Records shown Block Start

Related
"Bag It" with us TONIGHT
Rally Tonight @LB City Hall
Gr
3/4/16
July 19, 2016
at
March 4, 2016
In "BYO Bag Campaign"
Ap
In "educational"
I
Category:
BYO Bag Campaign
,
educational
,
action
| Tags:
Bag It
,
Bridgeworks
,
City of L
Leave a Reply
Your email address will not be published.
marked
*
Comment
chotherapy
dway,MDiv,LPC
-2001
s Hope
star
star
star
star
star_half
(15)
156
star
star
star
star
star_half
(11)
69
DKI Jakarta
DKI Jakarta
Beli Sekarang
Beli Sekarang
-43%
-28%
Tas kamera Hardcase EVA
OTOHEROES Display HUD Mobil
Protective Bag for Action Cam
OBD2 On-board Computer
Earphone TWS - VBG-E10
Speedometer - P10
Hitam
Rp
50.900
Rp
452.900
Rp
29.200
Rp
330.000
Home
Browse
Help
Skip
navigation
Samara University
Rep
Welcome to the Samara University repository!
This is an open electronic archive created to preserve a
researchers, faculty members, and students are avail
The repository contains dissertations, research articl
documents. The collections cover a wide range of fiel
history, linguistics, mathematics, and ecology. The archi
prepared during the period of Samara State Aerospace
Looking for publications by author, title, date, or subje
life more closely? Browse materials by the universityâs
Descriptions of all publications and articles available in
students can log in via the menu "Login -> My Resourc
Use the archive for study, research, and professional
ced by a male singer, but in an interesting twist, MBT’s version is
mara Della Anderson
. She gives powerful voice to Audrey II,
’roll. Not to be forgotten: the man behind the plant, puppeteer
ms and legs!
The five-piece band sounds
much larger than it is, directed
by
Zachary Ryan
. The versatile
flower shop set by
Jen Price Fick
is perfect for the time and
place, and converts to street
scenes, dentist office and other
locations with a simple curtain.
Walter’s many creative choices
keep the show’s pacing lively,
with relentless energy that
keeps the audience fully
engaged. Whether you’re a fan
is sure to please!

Records shown Block End

# Problem requirements
Every line between the one holding "scenes, dentist office and other" and the end of the listing above, inclusive, must be transcribed exactly; omit all others.

# Exercise output
scenes, dentist office and other
locations with a simple curtain.
Walter’s many creative choices
keep the show’s pacing lively,
with relentless energy that
keeps the audience fully
engaged. Whether you’re a fan
is sure to please!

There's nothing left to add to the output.